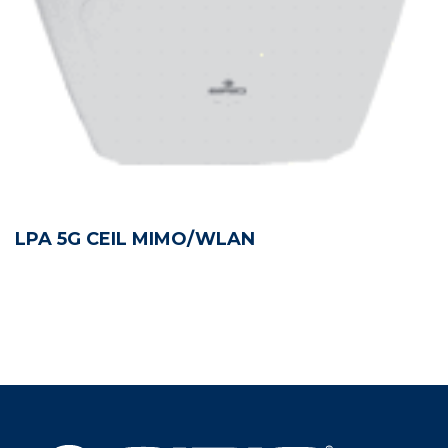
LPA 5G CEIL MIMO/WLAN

--

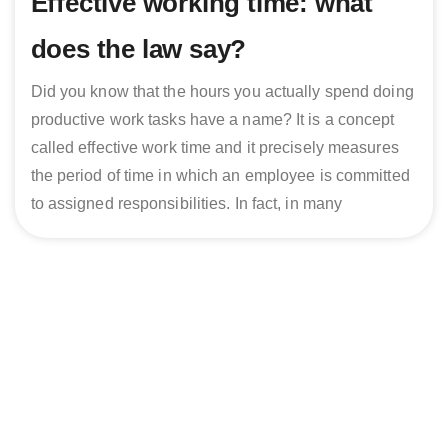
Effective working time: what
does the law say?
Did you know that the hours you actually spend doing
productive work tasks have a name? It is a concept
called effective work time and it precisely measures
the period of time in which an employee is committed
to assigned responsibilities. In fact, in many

--

Task instructions
Above are some lines. Repeat exactly, and only, those from the line that has "called effective work" through the line that has "to assigned responsibilities.".

Your solution
called effective work time and it precisely measures
the period of time in which an employee is committed
to assigned responsibilities. In fact, in many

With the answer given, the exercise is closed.